### Provided data:
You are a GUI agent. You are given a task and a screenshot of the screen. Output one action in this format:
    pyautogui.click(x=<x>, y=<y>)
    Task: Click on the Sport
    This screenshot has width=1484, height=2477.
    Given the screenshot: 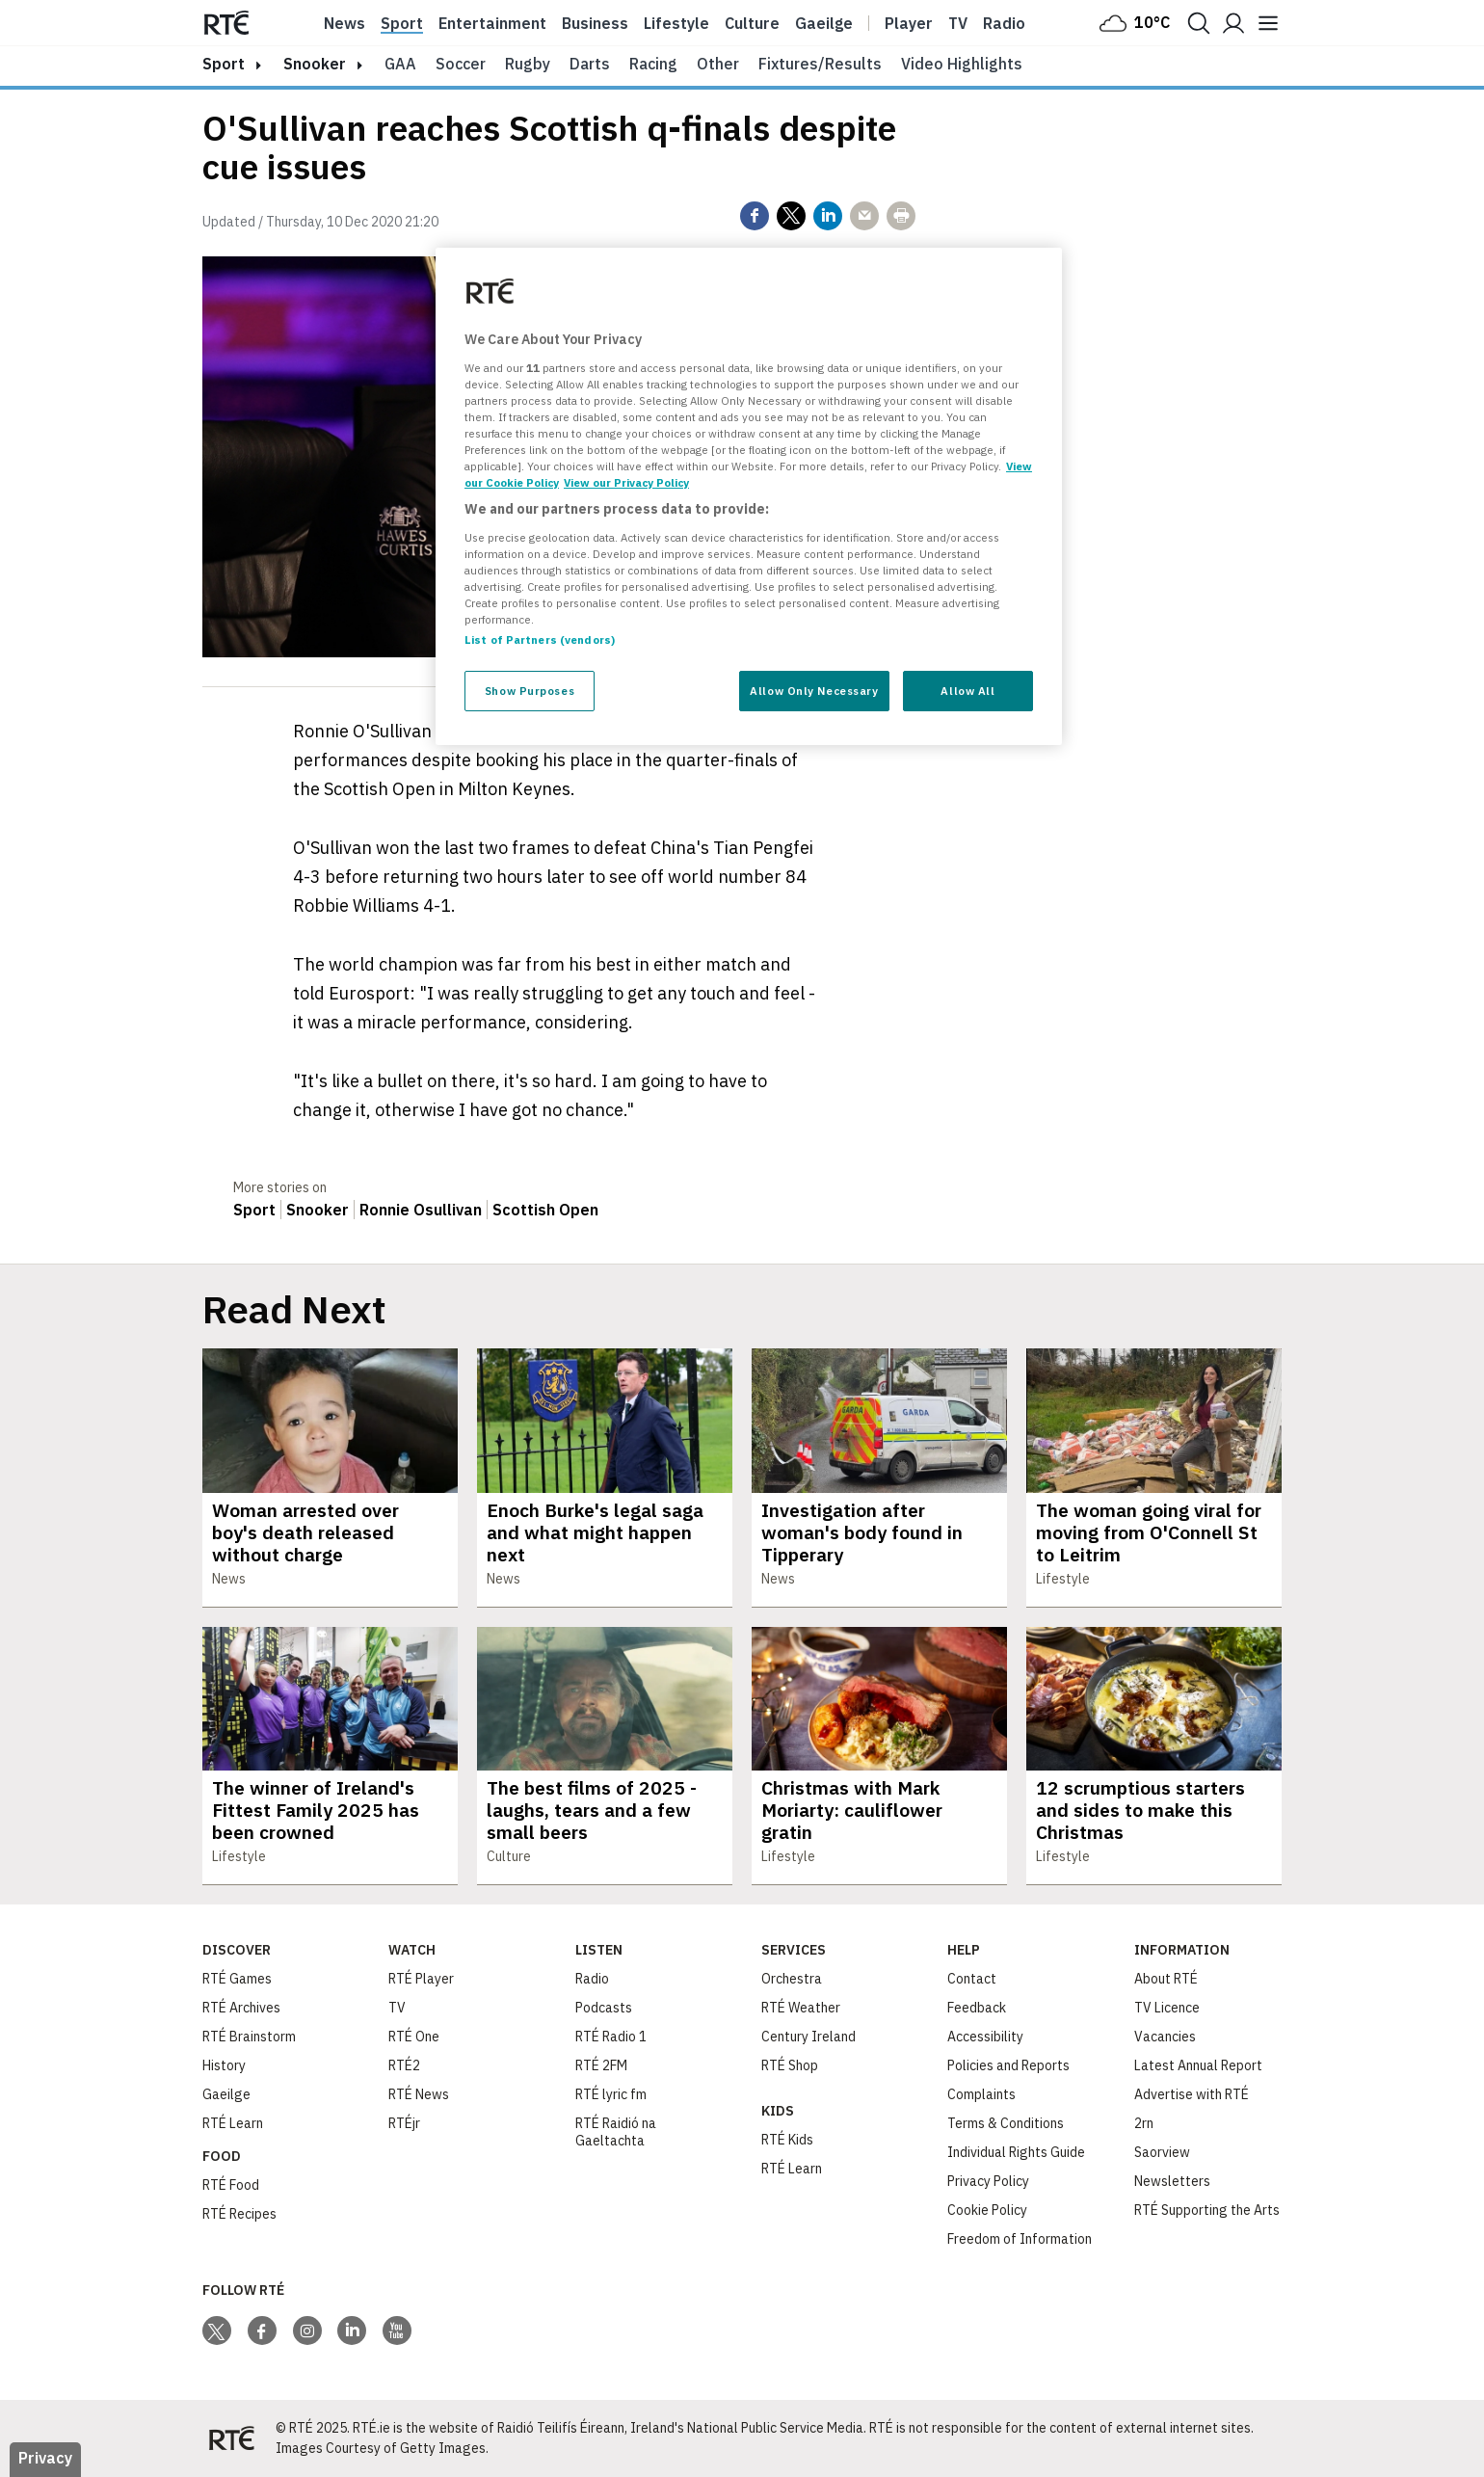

### Exercise:
Word for word, reproduce the material above and omit each image.

### Output for this exercise:
You are a GUI agent. You are given a task and a screenshot of the screen. Output one action in this format:
    pyautogui.click(x=<x>, y=<y>)
    Task: Click on the Sport
    This screenshot has width=1484, height=2477.
    Given the screenshot: 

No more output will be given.